RFC-0001: Azure Backend via Direct ADLS Gen2 SDK¶
Status¶
Accepted
Summary¶
Add an AzureBackend that implements the Backend ABC for Azure Storage using the azure-storage-file-datalake SDK directly, rather than the adlfs fsspec wrapper originally proposed in BK-001. The backend targets ADLS Gen2 (Hierarchical Namespace) accounts as the primary use case, while remaining fully functional against plain Blob Storage accounts without HNS enabled.
Motivation¶
Azure Data Lake Storage Gen2 is the standard for analytics-grade storage on Azure. Users who adopt remote-store in Azure environments need a backend that leverages ADLS Gen2's native semantics — real directories, atomic rename, and per-path ACLs — rather than papering over them with a flat-blob abstraction.
The original backlog item (BK-001) proposed using adlfs, the fsspec wrapper. After evaluating both approaches against the lessons learned from the S3 backends, we chose the direct SDK path. See Alternatives Considered below for the full rationale.
Proposal¶
New backend: AzureBackend¶
Module: remote_store.backends._azure
Optional extra: pip install "remote-store[azure]"
Dependencies: azure-storage-file-datalake, azure-identity (optional, for DefaultAzureCredential)

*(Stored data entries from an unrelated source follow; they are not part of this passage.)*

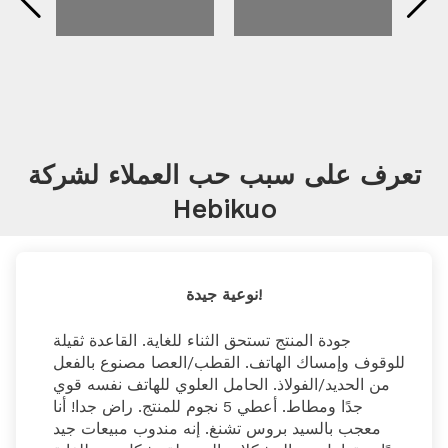
تعرف على سبب حب العملاء لشركة
Hebikuo
نوعية جيدة!
جودة المنتج تستحق الثناء للغاية. القاعدة ثقيلة 
للوقوف وإمساك الهاتف. القطب/العصا مصنوع بالفعل 
من الحديد/الفولاذ. الحامل العلوي للهاتف نفسه قوي 
جدًا ومطاط. أعطي 5 نجوم للمنتج. راض جدا! أنا 
معجب بالسيد بروس تشنغ. إنه مندوب مبيعات جيد 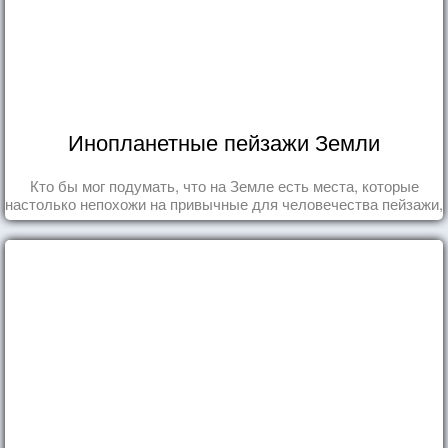
Инопланетные пейзажи Земли
Кто бы мог подумать, что на Земле есть места, которые
настолько непохожи на привычные для человечества пейзажи,
что кажутся и вовсе инопланетными!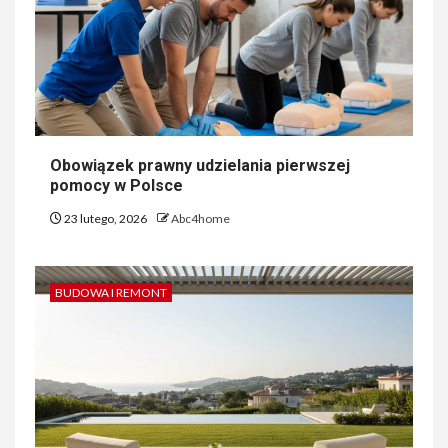
Obowiązek prawny udzielania pierwszej
pomocy w Polsce
23 lutego, 2026
Abc4home
BUDOWA I REMONT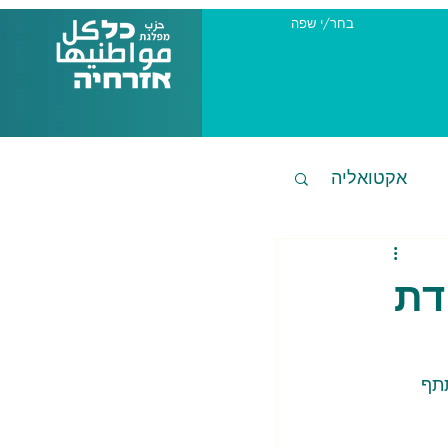
בחר/י שפה
אקטואליה
דת
תף 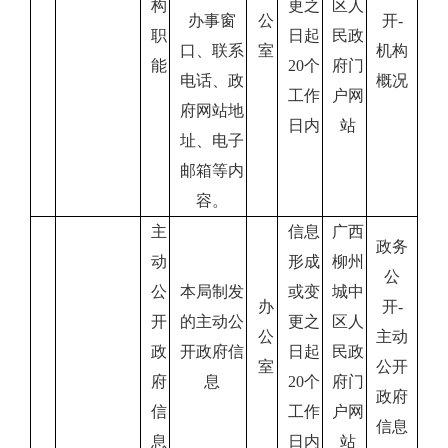
构
更之
区人
办事窗
公
开
-
职
日起
民政
口、联系
室
机构
能
20
个
府门
电话、政
概况
工作
户网
府网
站地
日内
站
址、电子
邮箱等内
容。
主
信息
广西
政务
动
形成
柳州
公
公
本局制发
或变
城中
办
开
-
开
的主动公
更之
区人
公
主动
政
开政府信
日起
民政
室
公开
府
息
20
个
府门
政府
信
工作
户网
信息
息
日内
站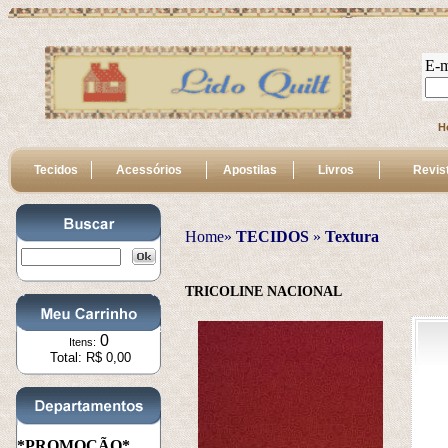
E-m
H
Tecidos
Acessórios
Apostilas
Livros
Revis
Home»
TECIDOS
 » 
Textura
TRICOLINE NACIONAL
0
Itens:
Total: R$ 0,00
*PROMOÇÃO*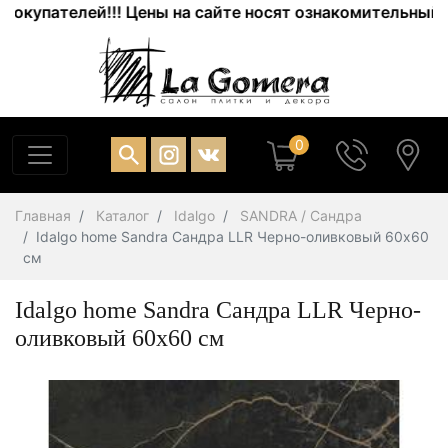
пателей!!! Цены на сайте носят ознакомительный харак
0
Главная
Каталог
Idalgo
SANDRA / Сандра
Idalgo home Sandra Сандра LLR Черно-оливковый 60x60
см
Idalgo home Sandra Сандра LLR Черно-
оливковый 60x60 см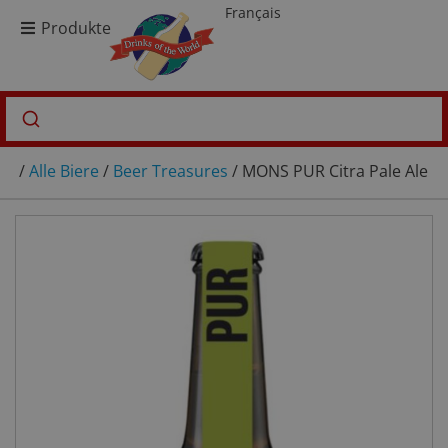
Français
Produkte
/
Alle Biere
/
Beer Treasures
/ MONS PUR Citra Pale Ale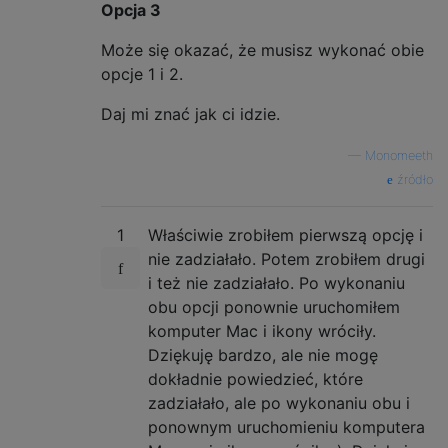
Opcja 3
Może się okazać, że musisz wykonać obie
opcje 1 i 2.
Daj mi znać jak ci idzie.
—
Monomeeth
źródło
1
Właściwie zrobiłem pierwszą opcję i
nie zadziałało. Potem zrobiłem drugi
i też nie zadziałało. Po wykonaniu
obu opcji ponownie uruchomiłem
komputer Mac i ikony wróciły.
Dziękuję bardzo, ale nie mogę
dokładnie powiedzieć, które
zadziałało, ale po wykonaniu obu i
ponownym uruchomieniu komputera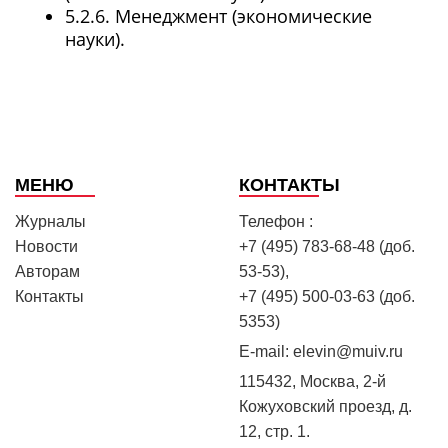
5.2.6. Менеджмент (экономические
науки).
МЕНЮ
КОНТАКТЫ
Журналы
Телефон :
Новости
+7 (495) 783-68-48 (доб.
Авторам
53-53),
Контакты
+7 (495) 500-03-63 (доб.
5353)
E-mail:
elevin@muiv.ru
115432, Москва, 2-й
Кожуховский проезд, д.
12, стр. 1.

Spec: sdd/specs/012-azure-backend.md
Constructor¶
AzureBackend(
container: str,
*,
account_name: str | None = None,
account_url: str | None = None,
account_key: str | None = None,
sas_token: str | None = None,
connection_string: str | None = None,
credential: Any | None = None, # e.g. DefaultAzureCredential()
client_options: dict[str, Any] | None = None,
)
HNS detection and adaptive behavior¶
On first use, the backend issues a single GetAccountInfo call to determine whether the storage account has Hierarchical Namespace enabled. The result is cached for the lifetime of the backend instance.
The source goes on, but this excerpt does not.